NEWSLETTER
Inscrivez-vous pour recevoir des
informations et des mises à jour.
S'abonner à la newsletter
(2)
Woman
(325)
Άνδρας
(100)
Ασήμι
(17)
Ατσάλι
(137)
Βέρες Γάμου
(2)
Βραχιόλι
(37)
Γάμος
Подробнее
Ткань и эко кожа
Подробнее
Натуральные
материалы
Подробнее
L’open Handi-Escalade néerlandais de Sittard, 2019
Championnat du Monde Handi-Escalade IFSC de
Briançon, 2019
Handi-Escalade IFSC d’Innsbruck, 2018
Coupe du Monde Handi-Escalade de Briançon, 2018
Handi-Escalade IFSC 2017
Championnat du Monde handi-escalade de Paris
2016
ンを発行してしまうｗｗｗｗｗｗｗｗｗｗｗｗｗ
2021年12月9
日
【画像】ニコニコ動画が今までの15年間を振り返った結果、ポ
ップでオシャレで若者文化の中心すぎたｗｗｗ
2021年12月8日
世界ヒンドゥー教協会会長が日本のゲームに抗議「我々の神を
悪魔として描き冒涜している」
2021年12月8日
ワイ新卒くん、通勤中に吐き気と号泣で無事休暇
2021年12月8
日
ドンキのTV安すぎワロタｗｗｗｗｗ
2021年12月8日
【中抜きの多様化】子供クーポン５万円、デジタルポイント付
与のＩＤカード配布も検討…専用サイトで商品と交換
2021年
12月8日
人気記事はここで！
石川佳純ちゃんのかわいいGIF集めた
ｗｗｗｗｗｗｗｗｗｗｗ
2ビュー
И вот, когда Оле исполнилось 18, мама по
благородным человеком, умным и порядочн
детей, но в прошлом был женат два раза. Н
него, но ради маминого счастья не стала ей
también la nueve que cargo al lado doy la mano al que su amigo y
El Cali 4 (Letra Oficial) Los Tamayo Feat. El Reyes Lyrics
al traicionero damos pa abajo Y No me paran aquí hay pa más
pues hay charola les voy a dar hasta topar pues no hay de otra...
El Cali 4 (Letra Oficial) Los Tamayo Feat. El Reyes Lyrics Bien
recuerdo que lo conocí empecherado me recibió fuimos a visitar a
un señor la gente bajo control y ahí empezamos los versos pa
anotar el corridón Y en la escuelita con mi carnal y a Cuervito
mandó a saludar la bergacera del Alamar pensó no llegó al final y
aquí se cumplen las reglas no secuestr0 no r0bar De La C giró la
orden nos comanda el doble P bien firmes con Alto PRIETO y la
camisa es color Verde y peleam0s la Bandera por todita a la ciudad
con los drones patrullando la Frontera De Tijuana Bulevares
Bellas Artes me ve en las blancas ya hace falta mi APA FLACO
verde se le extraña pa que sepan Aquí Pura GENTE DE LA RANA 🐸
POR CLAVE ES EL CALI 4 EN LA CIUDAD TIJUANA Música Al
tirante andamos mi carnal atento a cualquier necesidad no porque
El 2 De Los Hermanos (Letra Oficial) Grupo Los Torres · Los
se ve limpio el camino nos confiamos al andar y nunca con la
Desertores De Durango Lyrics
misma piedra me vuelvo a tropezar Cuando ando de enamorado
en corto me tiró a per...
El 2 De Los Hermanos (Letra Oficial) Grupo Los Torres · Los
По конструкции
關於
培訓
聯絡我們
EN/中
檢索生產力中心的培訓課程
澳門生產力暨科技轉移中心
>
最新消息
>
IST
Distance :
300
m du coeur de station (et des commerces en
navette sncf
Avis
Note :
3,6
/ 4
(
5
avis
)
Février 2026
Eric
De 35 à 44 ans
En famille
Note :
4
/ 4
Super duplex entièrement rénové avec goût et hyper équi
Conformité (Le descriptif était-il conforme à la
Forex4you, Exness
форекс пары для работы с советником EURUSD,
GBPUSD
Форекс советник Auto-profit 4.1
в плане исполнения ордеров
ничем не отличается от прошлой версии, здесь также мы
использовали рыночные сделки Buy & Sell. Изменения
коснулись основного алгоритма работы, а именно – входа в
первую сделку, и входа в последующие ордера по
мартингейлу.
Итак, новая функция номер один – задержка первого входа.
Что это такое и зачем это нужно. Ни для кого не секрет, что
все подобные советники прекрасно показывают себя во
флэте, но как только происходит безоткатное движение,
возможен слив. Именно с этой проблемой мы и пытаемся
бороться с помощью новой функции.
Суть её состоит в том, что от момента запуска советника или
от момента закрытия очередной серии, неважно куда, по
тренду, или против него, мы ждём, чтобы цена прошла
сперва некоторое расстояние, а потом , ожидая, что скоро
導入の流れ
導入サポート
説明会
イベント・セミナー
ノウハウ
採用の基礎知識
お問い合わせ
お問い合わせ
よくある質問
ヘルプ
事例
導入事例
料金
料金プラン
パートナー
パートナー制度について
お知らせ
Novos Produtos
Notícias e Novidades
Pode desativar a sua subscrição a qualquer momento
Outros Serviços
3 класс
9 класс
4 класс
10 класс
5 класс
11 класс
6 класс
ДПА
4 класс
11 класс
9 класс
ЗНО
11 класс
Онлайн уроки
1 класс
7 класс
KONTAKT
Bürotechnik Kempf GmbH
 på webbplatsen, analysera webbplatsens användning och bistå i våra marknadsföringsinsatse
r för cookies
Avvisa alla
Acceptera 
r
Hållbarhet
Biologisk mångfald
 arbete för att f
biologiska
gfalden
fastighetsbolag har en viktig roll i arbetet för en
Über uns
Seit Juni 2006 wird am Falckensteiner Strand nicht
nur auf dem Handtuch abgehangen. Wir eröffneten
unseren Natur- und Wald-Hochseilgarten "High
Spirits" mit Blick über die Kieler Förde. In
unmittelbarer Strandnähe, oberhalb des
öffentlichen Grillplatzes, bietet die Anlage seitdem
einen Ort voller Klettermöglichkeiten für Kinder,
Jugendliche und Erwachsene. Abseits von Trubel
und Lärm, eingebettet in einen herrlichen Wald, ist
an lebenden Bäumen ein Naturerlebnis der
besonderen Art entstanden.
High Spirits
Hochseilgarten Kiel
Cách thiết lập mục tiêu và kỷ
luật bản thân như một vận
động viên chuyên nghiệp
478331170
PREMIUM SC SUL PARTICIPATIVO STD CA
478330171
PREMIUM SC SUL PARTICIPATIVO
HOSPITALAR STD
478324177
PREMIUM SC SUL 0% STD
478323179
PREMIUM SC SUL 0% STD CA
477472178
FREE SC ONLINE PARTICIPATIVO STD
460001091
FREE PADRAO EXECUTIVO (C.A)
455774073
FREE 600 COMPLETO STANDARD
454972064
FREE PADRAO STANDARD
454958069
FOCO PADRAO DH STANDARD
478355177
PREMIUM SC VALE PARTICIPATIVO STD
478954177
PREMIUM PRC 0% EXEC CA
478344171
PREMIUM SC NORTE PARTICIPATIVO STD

▸ Task objective
Starting with the first line of the data above, copy each line exactly until you reach the line with "pues hay charola"; include that line as well.

▸ Exercise solution
NEWSLETTER
Inscrivez-vous pour recevoir des
informations et des mises à jour.
S'abonner à la newsletter
(2)
Woman
(325)
Άνδρας
(100)
Ασήμι
(17)
Ατσάλι
(137)
Βέρες Γάμου
(2)
Βραχιόλι
(37)
Γάμος
Подробнее
Ткань и эко кожа
Подробнее
Натуральные
материалы
Подробнее
L’open Handi-Escalade néerlandais de Sittard, 2019
Championnat du Monde Handi-Escalade IFSC de
Briançon, 2019
Handi-Escalade IFSC d’Innsbruck, 2018
Coupe du Monde Handi-Escalade de Briançon, 2018
Handi-Escalade IFSC 2017
Championnat du Monde handi-escalade de Paris
2016
ンを発行してしまうｗｗｗｗｗｗｗｗｗｗｗｗｗ
2021年12月9
日
【画像】ニコニコ動画が今までの15年間を振り返った結果、ポ
ップでオシャレで若者文化の中心すぎたｗｗｗ
2021年12月8日
世界ヒンドゥー教協会会長が日本のゲームに抗議「我々の神を
悪魔として描き冒涜している」
2021年12月8日
ワイ新卒くん、通勤中に吐き気と号泣で無事休暇
2021年12月8
日
ドンキのTV安すぎワロタｗｗｗｗｗ
2021年12月8日
【中抜きの多様化】子供クーポン５万円、デジタルポイント付
与のＩＤカード配布も検討…専用サイトで商品と交換
2021年
12月8日
人気記事はここで！
石川佳純ちゃんのかわいいGIF集めた
ｗｗｗｗｗｗｗｗｗｗｗ
2ビュー
И вот, когда Оле исполнилось 18, мама по
благородным человеком, умным и порядочн
детей, но в прошлом был женат два раза. Н
него, но ради маминого счастья не стала ей
también la nueve que cargo al lado doy la mano al que su amigo y
El Cali 4 (Letra Oficial) Los Tamayo Feat. El Reyes Lyrics
al traicionero damos pa abajo Y No me paran aquí hay pa más
pues hay charola les voy a dar hasta topar pues no hay de otra...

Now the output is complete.